▸ PROBLEM REQUIREMENTS: Leave out the images and return all the data word for word.

(Extracted data entries)

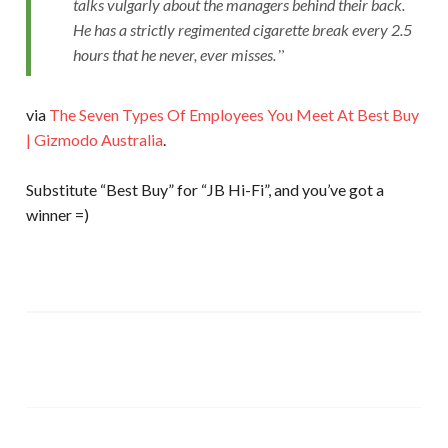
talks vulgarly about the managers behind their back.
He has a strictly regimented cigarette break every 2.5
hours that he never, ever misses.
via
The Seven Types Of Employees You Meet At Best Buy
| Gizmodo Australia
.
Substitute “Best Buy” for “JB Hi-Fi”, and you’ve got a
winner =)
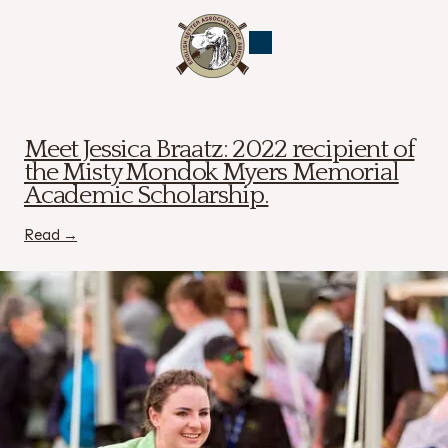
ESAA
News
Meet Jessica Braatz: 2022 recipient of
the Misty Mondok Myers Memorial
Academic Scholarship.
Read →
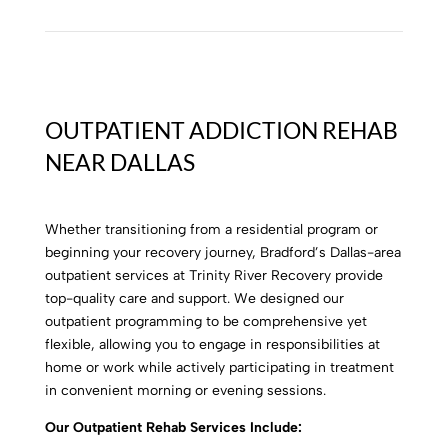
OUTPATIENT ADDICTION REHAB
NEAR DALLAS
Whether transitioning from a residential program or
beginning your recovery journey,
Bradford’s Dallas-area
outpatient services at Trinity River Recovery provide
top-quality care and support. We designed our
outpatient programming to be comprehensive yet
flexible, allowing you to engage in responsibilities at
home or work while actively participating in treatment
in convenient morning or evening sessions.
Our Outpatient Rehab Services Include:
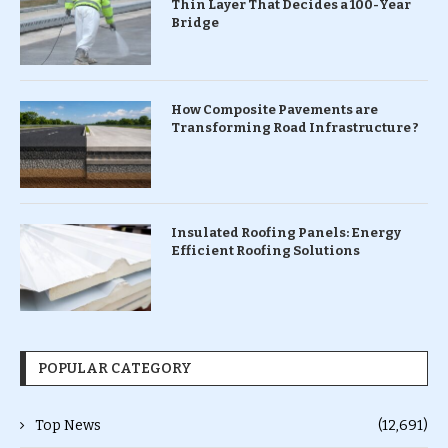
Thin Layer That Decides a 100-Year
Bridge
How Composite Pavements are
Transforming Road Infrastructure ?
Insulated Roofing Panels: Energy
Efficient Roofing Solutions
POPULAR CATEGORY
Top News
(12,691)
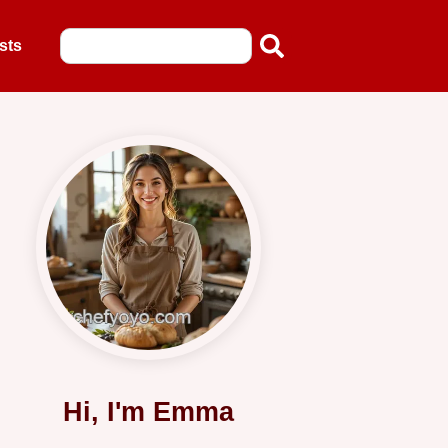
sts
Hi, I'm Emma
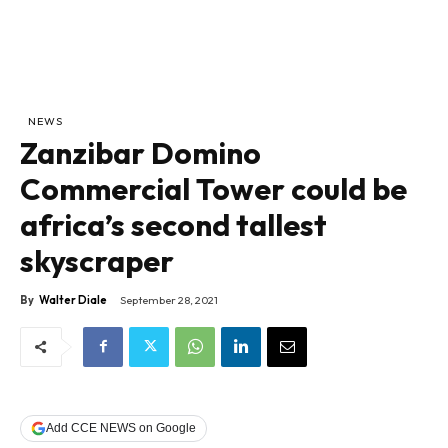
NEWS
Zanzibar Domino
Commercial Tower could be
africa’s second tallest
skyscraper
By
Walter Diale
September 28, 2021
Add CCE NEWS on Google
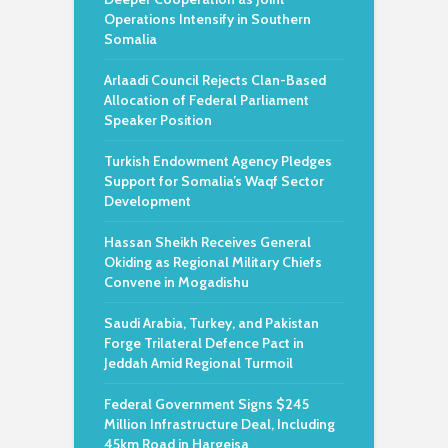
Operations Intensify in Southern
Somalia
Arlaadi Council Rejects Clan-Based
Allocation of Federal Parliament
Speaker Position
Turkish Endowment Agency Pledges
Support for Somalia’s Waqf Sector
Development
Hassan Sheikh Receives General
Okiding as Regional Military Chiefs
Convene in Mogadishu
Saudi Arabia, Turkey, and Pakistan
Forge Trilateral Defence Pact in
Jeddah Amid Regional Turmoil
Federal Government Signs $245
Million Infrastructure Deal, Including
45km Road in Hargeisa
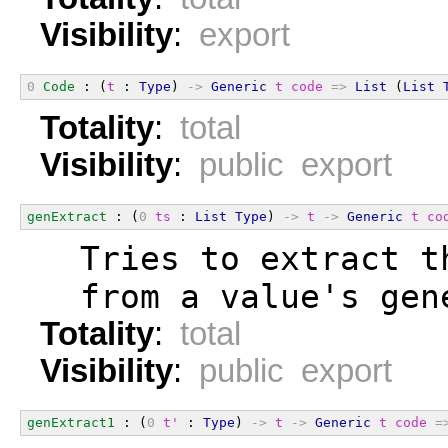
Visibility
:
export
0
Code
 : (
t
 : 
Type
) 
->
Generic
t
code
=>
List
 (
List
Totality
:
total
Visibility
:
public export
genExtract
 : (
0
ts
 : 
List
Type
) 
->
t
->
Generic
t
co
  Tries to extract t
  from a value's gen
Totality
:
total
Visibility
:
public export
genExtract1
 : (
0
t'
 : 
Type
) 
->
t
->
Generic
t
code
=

▸ EXERCISE SOLUTION:
talks vulgarly about the managers behind their back.
He has a strictly regimented cigarette break every 2.5
hours that he never, ever misses.
via
The Seven Types Of Employees You Meet At Best Buy
| Gizmodo Australia
.
Substitute “Best Buy” for “JB Hi-Fi”, and you’ve got a
winner =)
ESAA
News
Meet Jessica Braatz: 2022 recipient of
the Misty Mondok Myers Memorial
Academic Scholarship.
Read →
OUTPATIENT ADDICTION REHAB
NEAR DALLAS
Whether transitioning from a residential program or
beginning your recovery journey,
Bradford’s Dallas-area
outpatient services at Trinity River Recovery provide
top-quality care and support. We designed our
outpatient programming to be comprehensive yet
flexible, allowing you to engage in responsibilities at
home or work while actively participating in treatment
in convenient morning or evening sessions.
Our Outpatient Rehab Services Include:
Thin Layer That Decides a 100-Year
Bridge
How Composite Pavements are
Transforming Road Infrastructure ?
Insulated Roofing Panels: Energy
Efficient Roofing Solutions
POPULAR CATEGORY
Top News
(12,691)
sts
Hi, I'm Emma
NEWS
Zanzibar Domino
Commercial Tower could be
africa’s second tallest
skyscraper
By
Walter Diale
September 28, 2021
Add CCE NEWS on Google
Operations Intensify in Southern
Somalia
Arlaadi Council Rejects Clan-Based
Allocation of Federal Parliament
Speaker Position
Turkish Endowment Agency Pledges
Support for Somalia’s Waqf Sector
Development
Hassan Sheikh Receives General
Okiding as Regional Military Chiefs
Convene in Mogadishu
Saudi Arabia, Turkey, and Pakistan
Forge Trilateral Defence Pact in
Jeddah Amid Regional Turmoil
Federal Government Signs $245
Million Infrastructure Deal, Including
45km Road in Hargeisa
Visibility
:
export
0
Code
 : (
t
 : 
Type
) 
->
Generic
t
code
=>
List
 (
List
Totality
:
total
Visibility
:
public export
genExtract
 : (
0
ts
 : 
List
Type
) 
->
t
->
Generic
t
co
  Tries to extract t
  from a value's gen
Totality
:
total
Visibility
:
public export
genExtract1
 : (
0
t'
 : 
Type
) 
->
t
->
Generic
t
code
=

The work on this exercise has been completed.